#### [What you have to do]
Report all lines below with the word "Roach".

#### [Page-level text extractions]
· · · · ·

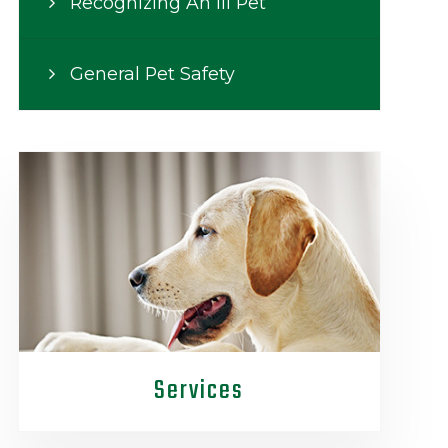
Recognizing An Ill Pet
General Pet Safety
Services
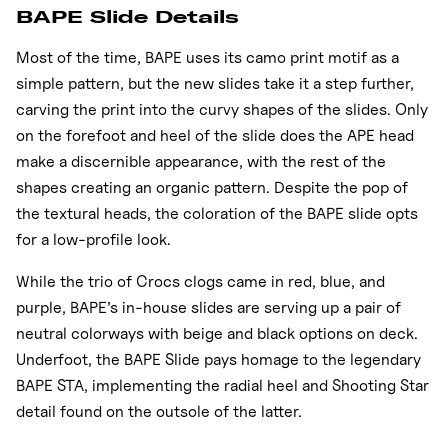
BAPE Slide Details
Most of the time, BAPE uses its camo print motif as a
simple pattern, but the new slides take it a step further,
carving the print into the curvy shapes of the slides. Only
on the forefoot and heel of the slide does the APE head
make a discernible appearance, with the rest of the
shapes creating an organic pattern. Despite the pop of
the textural heads, the coloration of the BAPE slide opts
for a low-profile look.
While the trio of Crocs clogs came in red, blue, and
purple, BAPE’s in-house slides are serving up a pair of
neutral colorways with beige and black options on deck.
Underfoot, the BAPE Slide pays homage to the legendary
BAPE STA, implementing the radial heel and Shooting Star
detail found on the outsole of the latter.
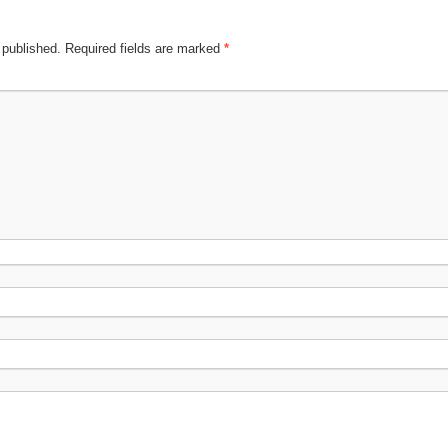
 published.
Required fields are marked
*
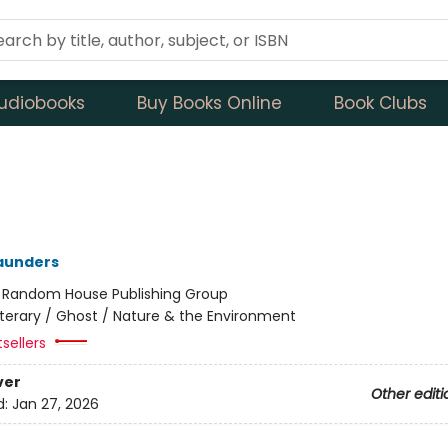
udiobooks
Buy Books Online
Book Clubs
aunders
:
Random House Publishing Group
iterary / Ghost / Nature & the Environment
tsellers
ver
Other editi
d:
Jan 27, 2026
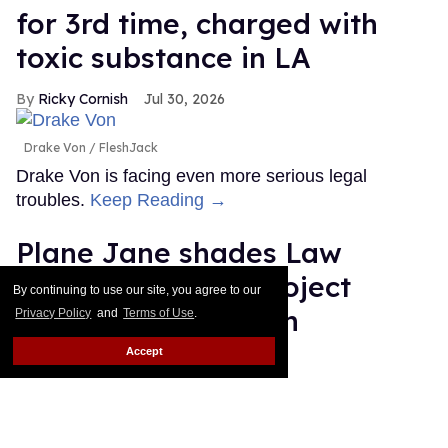
for 3rd time, charged with
toxic substance in LA
Ricky Cornish
Jul 30, 2026
Drake Von
FleshJack
Drake Von is facing even more serious legal
troubles.
Keep Reading →
Plane Jane shades Law
Roach following 'Project
By continuing to use our site, you agree to our
Runway' elimination
Privacy Policy
and
Terms of Use
.
Accept
Dawn Ennis
Jul 30, 2026
Plane Jane & Law Roach
Disney/Heidi Gutman/Rankin
Is the bus still running?
Keep Reading →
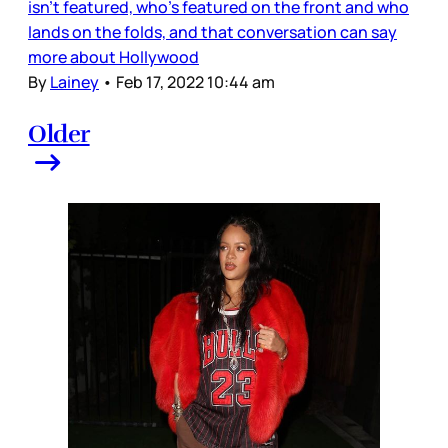
isn’t featured, who’s featured on the front and who
lands on the folds, and that conversation can say
more about Hollywood
By
Lainey
•
Feb 17, 2022 10:44 am
Older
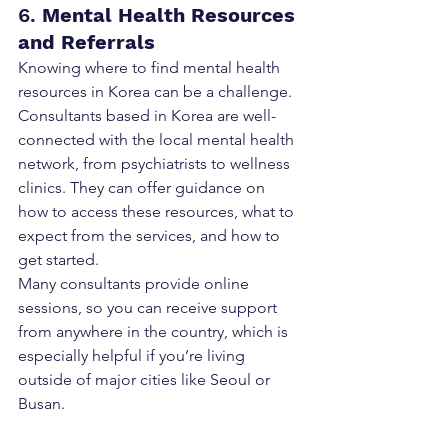
6. 
Mental Health Resources 
and Referrals
Knowing where to find mental health 
resources in Korea can be a challenge. 
Consultants based in Korea are well-
connected with the local mental health 
network, from psychiatrists to wellness 
clinics. They can offer guidance on 
how to access these resources, what to 
expect from the services, and how to 
get started.
Many consultants provide online 
sessions, so you can receive support 
from anywhere in the country, which is 
especially helpful if you’re living 
outside of major cities like Seoul or 
Busan.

· · · · ·

#### [Solved exercise]
Roach following 'Project
Plane Jane & Law Roach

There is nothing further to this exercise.